Data:
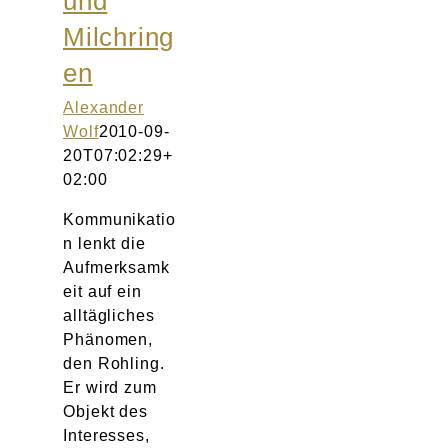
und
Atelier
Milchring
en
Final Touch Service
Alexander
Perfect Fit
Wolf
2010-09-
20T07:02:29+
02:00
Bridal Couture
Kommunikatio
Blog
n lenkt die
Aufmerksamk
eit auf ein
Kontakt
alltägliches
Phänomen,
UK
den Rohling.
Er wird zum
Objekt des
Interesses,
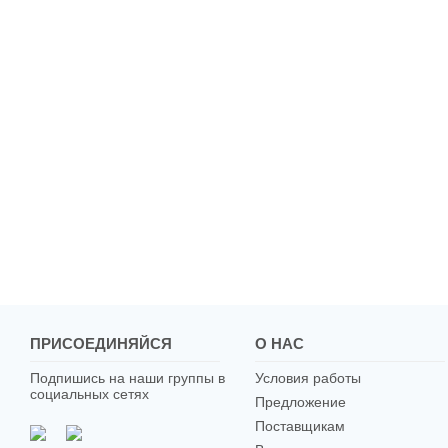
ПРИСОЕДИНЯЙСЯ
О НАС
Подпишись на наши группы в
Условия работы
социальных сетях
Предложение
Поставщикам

--

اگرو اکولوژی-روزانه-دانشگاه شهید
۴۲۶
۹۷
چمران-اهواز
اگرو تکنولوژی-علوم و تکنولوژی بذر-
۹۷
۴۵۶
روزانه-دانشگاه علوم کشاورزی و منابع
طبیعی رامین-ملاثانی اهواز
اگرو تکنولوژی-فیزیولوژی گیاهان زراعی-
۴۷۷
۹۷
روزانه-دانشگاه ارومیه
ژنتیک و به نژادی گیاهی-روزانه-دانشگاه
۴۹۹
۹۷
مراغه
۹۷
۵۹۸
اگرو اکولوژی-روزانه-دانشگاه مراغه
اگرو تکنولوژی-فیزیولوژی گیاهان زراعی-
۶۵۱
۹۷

...

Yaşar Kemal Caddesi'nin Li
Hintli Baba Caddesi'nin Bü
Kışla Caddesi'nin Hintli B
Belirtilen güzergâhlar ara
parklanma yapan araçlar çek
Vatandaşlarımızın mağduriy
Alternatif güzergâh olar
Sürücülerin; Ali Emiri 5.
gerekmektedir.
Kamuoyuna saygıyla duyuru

Exercise aim:
The entries above hold a line with "Hintli Baba Caddesi'nin Bü" and a later line with "Kamuoyuna saygıyla duyuru". Write out exactly those lines and all lines between, nothing more.

Exercise output:
Hintli Baba Caddesi'nin Bü
Kışla Caddesi'nin Hintli B
Belirtilen güzergâhlar ara
parklanma yapan araçlar çek
Vatandaşlarımızın mağduriy
Alternatif güzergâh olar
Sürücülerin; Ali Emiri 5.
gerekmektedir.
Kamuoyuna saygıyla duyuru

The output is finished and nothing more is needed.